Version 2.10

Breaking changes

  • If you want to exclude a specific folder, you need to use a wildcard character at the end of the folder name. For example, to exclude the folder /tmp/foo, you need to use /tmp/foo/*. Thanks to dadoonet.

  • The way we run docker images has changed. We don’t need anymore to specify the fscrawler binary. So running docker run -it -v ~/.fscrawler:/root/.fscrawler -v /documents:/tmp/es:ro dadoonet/fscrawler job_name is

enough. Thanks to dadoonet.

New

  • Add support for automatic semantic search when using a 8.17+ version with a trial or enterprise license. See Semantic search. Warning: this might slow down the ingestion process. Thanks to dadoonet.

  • Add support for Elastic cloud serverless. Thanks to dadoonet.

  • Using the REST API _document, you can now fetch a document from the local dir, from an http website or from an S3 bucket. See REST service. Thanks to dadoonet.

  • You can now remove a document in Elasticsearch using FSCrawler _document endpoint. See REST service. Thanks to dadoonet.

  • Implement our own HTTP Client for Elasticsearch. Thanks to dadoonet.

  • Add option to set path to custom tika config file. See Local FS settings. Thanks to iadcode.

  • Support for Index Templates. See Mappings. Thanks to dadoonet.

  • Support for Aliases. You can now index to an alias. Thanks to dadoonet.

  • Support for Access Token and Api Keys instead of Basic Authentication. See Using Credentials (Security). Thanks to dadoonet.

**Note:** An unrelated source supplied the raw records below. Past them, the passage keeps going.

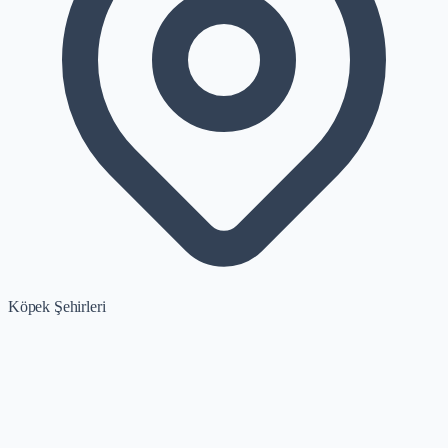
Köpek Şehirleri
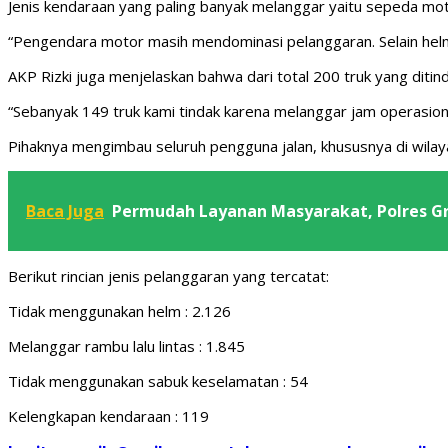
Jenis kendaraan yang paling banyak melanggar yaitu sepeda motor
“Pengendara motor masih mendominasi pelanggaran. Selain helm,
AKP Rizki juga menjelaskan bahwa dari total 200 truk yang diti
“Sebanyak 149 truk kami tindak karena melanggar jam operasional
Pihaknya mengimbau seluruh pengguna jalan, khususnya di wilay
Baca Juga
Permudah Layanan Masyarakat, Polres Gr
Berikut rincian jenis pelanggaran yang tercatat:
Tidak menggunakan helm : 2.126
Melanggar rambu lalu lintas : 1.845
Tidak menggunakan sabuk keselamatan : 54
Kelengkapan kendaraan : 119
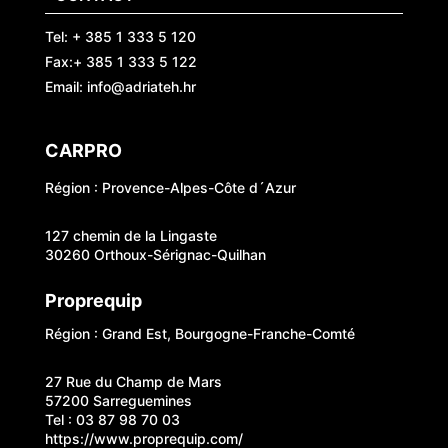
Tel: + 385 1 333 5 120
Fax:+ 385 1 333 5 122
Email: info@adriateh.hr
CARPRO
Région : Provence-Alpes-Côte d´Azur
127 chemin de la Lingaste
30260 Orthoux-Sérignac-Quilhan
Proprequip
Région : Grand Est, Bourgogne-Franche-Comté
27 Rue du Champ de Mars
57200 Sarreguemines
Tel : 03 87 98 70 03
https://www.proprequip.com/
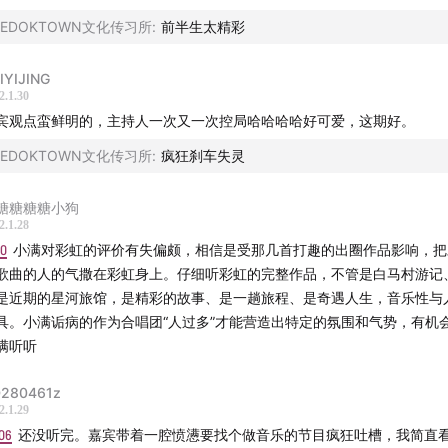
萧亚轩
那英
关淑怡
陈淑桦
雷光夏
戴佩妮
萬芳
陈珊妮
杨千嬅
BEDOKTOWN文化传习所
:
前半生太精彩
许茹芸
杨乃文
陈绮贞
莫文蔚
孙燕姿
蔡健雅
江美琪
范晓萱
林
菲 B
许美静
张惠妹 A
张惠妹 B
张惠妹 C
梁咏琪
齐豫
IYIJING
2.1.30
宾观点蛮鲜明的，主持人一次又一次控局哈哈哈哈好可爱，这期好。
品
凡人二重唱
五月天A
五月天B
优客李林
与非门
BEDOKTOWN文化传习所
:
疯狂刹车失灵
泪
糖糖糖糖小狗
2.1.28
作词的歌
飞碟拾遗
电视剧金曲A
电视剧金曲B
彩铃时代
魔岩
飞
10
小满对彩虹的评价有失偏颇，相信是受那几首打趣的出圈作品影响，把
新生代
卡拉OK
MV回忆
歌曲的人的气撒在彩虹身上。仔细听彩虹的完整作品，不管是白马村游记
是近期的星河旅馆，是精彩的故事、是一趟旅程、是奇遇人生，音乐性与
具。小满诟病的作为合唱团“人过多”才能营造出特定的氛围和气势，有机
满听听
280461z
2.1.29
06
还没听完。嘉宾带着一腔愤懑要找个做音乐的节目疯狂吐槽，我简直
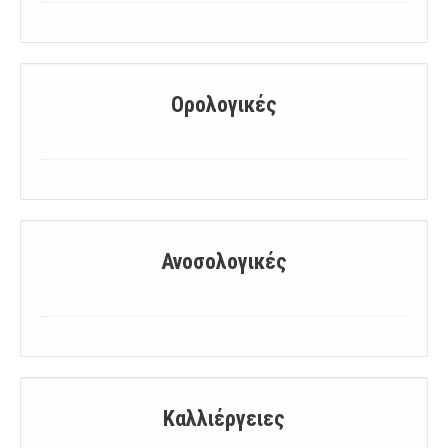
Ορολογικές
Ανοσολογικές
Καλλιέργειες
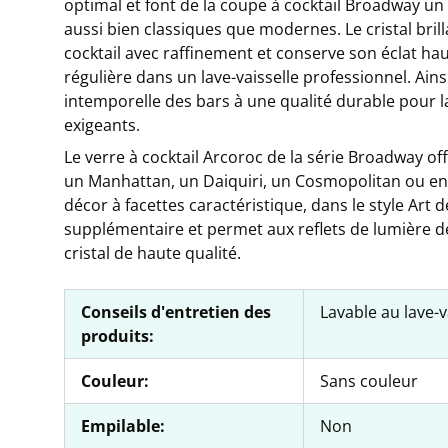
optimal et font de la coupe à cocktail Broadway un 
aussi bien classiques que modernes. Le cristal bri
cocktail avec raffinement et conserve son éclat h
régulière dans un lave-vaisselle professionnel. Ainsi
intemporelle des bars à une qualité durable pour la 
exigeants.
Le verre à cocktail Arcoroc de la série Broadway of
un Manhattan, un Daiquiri, un Cosmopolitan ou enco
décor à facettes caractéristique, dans le style Art
supplémentaire et permet aux reflets de lumière de
cristal de haute qualité.
Conseils d'entretien des
Lavable au lave-v
produits:
Couleur:
Sans couleur
Empilable:
Non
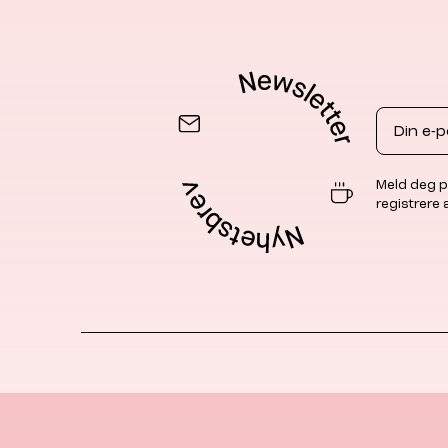
Email
Meld deg p
registrere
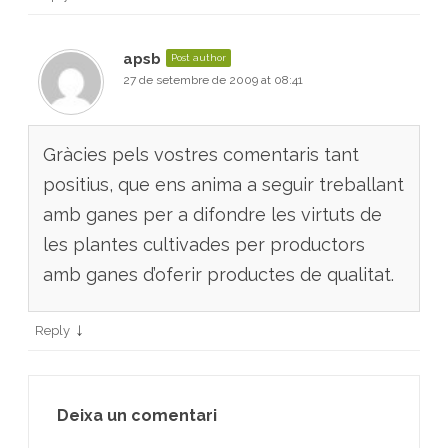
apsb
Post author
27 de setembre de 2009 at 08:41
Gràcies pels vostres comentaris tant
positius, que ens anima a seguir treballant
amb ganes per a difondre les virtuts de
les plantes cultivades per productors
amb ganes d’oferir productes de qualitat.
↓
Reply
Deixa un comentari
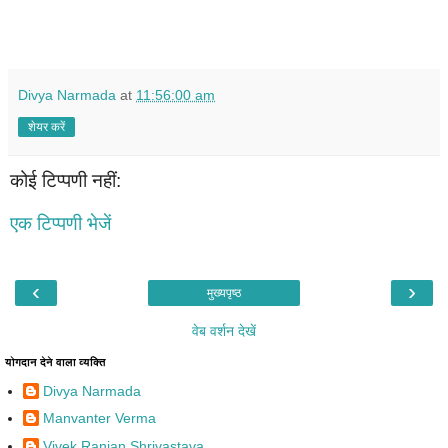
Divya Narmada
at
11:56:00 am
शेयर करें
कोई टिप्पणी नहीं:
एक टिप्पणी भेजें
‹
›
मुख्यपृष्ठ
वेब वर्शन देखें
योगदान देने वाला व्यक्ति
Divya Narmada
Manvanter Verma
Vivek Ranjan Shrivastava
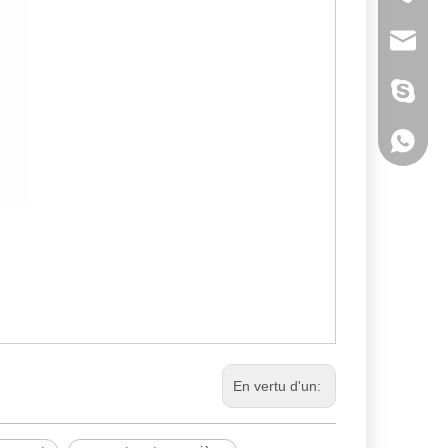
E-mail
Skype
WhatsA
En vertu d'un:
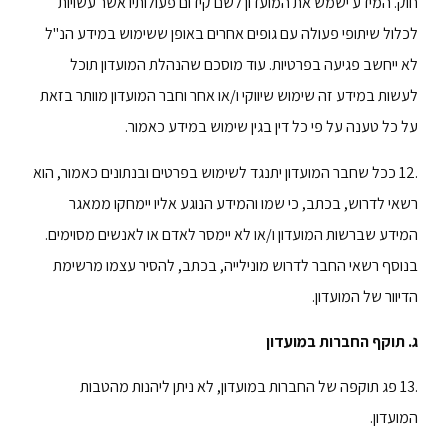
חוק. המידע ישמש את המועדון לשם קידום פעולותיו אשר עשויות
לכלול שיתופי פעולה עם גופים אחרים באופן ששימוש במידע הנ"ל
לא ייחשב פגיעה בפרטיות. עוד מוסכם שהנהלת המועדון תוכל
לעשות במידע זה שימוש שיווקי ו/או אחר וחבר המועדון מוותר בזאת
על כל טענה על פי כל דין בגין שימוש במידע כאמור.
.12 ככל שחבר המועדון יתנגד לשימוש בפרטים ובנתונים כאמור, הוא
רשאי לדרוש, בכתב, כי שמו והמידע הנוגע אליו יימחקו ממאגר
המידע שברשות המועדון ו/או לא יימסר לאדם או לאנשים מסוימים.
בנוסף רשאי החבר לדרוש מונילייה, בכתב, להסיר עצמו מרשימת
הדיוור של המועדון.
ג. תוקף החברות במועדון
.13 פג תוקפה של החברות במועדון, לא ניתן ליהנות מהטבות
המועדון.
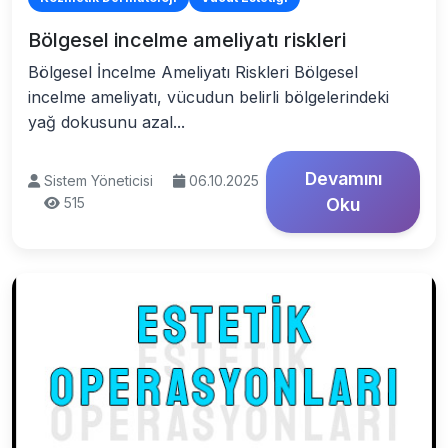
Bölgesel incelme ameliyatı riskleri
Bölgesel İncelme Ameliyatı Riskleri Bölgesel
incelme ameliyatı, vücudun belirli bölgelerindeki
yağ dokusunu azal...
Devamını
Sistem Yöneticisi
06.10.2025
515
Oku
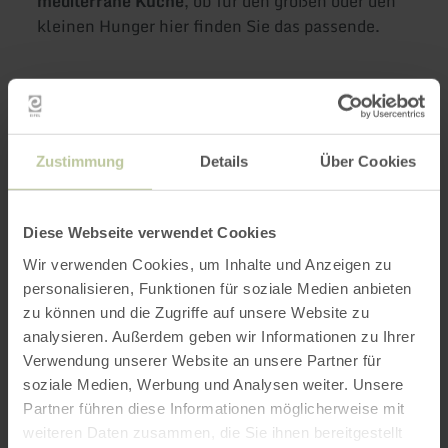
mediterrane Küche
, ob für den großen oder den
kleinen Hunger hier finden Sie das passende.
Weitere Infos
Zustimmung
Details
Über Cookies
Öffnungszeiten
Diese Webseite verwendet Cookies
Wir verwenden Cookies, um Inhalte und Anzeigen zu
Merkmale / Besonderheiten
personalisieren, Funktionen für soziale Medien anbieten
zu können und die Zugriffe auf unsere Website zu
Kategorien
analysieren. Außerdem geben wir Informationen zu Ihrer
Verwendung unserer Website an unsere Partner für
Platzangebot
soziale Medien, Werbung und Analysen weiter. Unsere
Partner führen diese Informationen möglicherweise mit
weiteren Daten zusammen, die Sie ihnen bereitgestellt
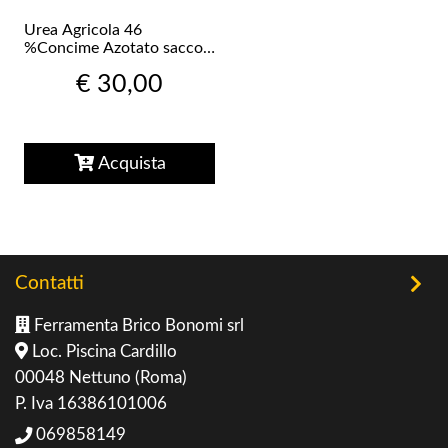
Urea Agricola 46
%Concime Azotato sacco
da 25 Kg-GRANULARE
€ 30,00
Acquista
Contatti
Ferramenta Brico Bonomi srl
Loc. Piscina Cardillo
00048 Nettuno (Roma)
P. Iva 16386101006
069858149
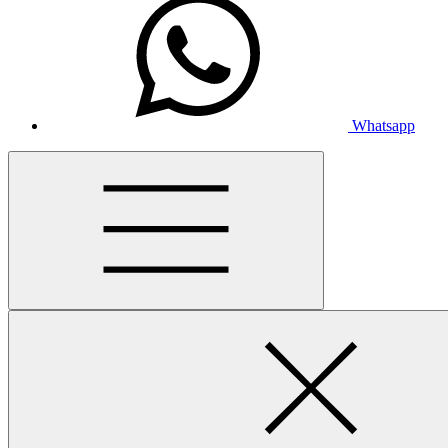
Whatsapp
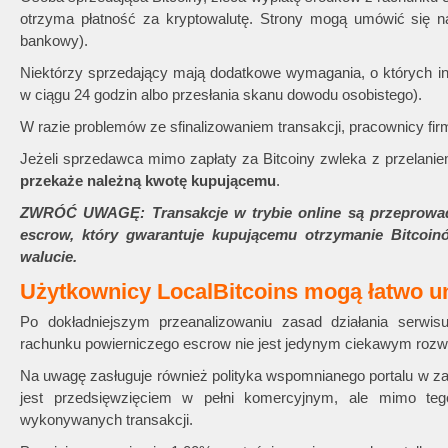
otrzyma płatność za kryptowalutę. Strony mogą umówić się na 
bankowy).
Niektórzy sprzedający mają dodatkowe wymagania, o których inf
w ciągu 24 godzin albo przesłania skanu dowodu osobistego).
W razie problemów ze sfinalizowaniem transakcji, pracownicy fi
Jeżeli sprzedawca mimo zapłaty za Bitcoiny zwleka z przelanie
przekaże należną kwotę kupującemu
.
ZWRÓĆ UWAGĘ: Transakcje w trybie online są przeprowa
escrow, który gwarantuje kupującemu otrzymanie Bitcoin
walucie.
Użytkownicy LocalBitcoins mogą łatwo un
Po dokładniejszym przeanalizowaniu zasad działania serwisu
rachunku powierniczego escrow nie jest jedynym ciekawym rozw
Na uwagę zasługuje również polityka wspomnianego portalu w z
jest przedsięwzięciem w pełni komercyjnym, ale mimo te
wykonywanych transakcji.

  • Allow loading external jars. This adds a new external directory from where jars can be loaded to the FSCrawler JVM. For example, you could provide your own Custom Tika Parser code. See Directory layout. Thanks to dadoonet.

  • Add temporal information in folder index. Thanks to bdauvissat

  • Add support for external metadata files while crawling, defaults to .meta.yml. See External Tags Thanks to dadoonet.

Fix

  • fs.ocr.enabled was always false. Thanks to ywjung.

  • Do not hide YAML parsing errors. Thanks to dadoonet.

  • Fix duration parsing for the day unit d. Thanks to dadoonet.

Deprecated

  • The _upload REST endpoint has been deprecated. Please now use the _document endpoint. Thanks to dadoonet.

  • Support for Elasticsearch 6.x is deprecated. Thanks to dadoonet.

  • Support for Basic Authentication is deprecated. You should use API keys instead. Thanks to dadoonet.

Updated

Removed

  • Remove the specific distributions depending on Elastic version. Thanks to dadoonet.

Thanks to @dadoonet, @ywjung, @iadcode, @bdauvissat for this release!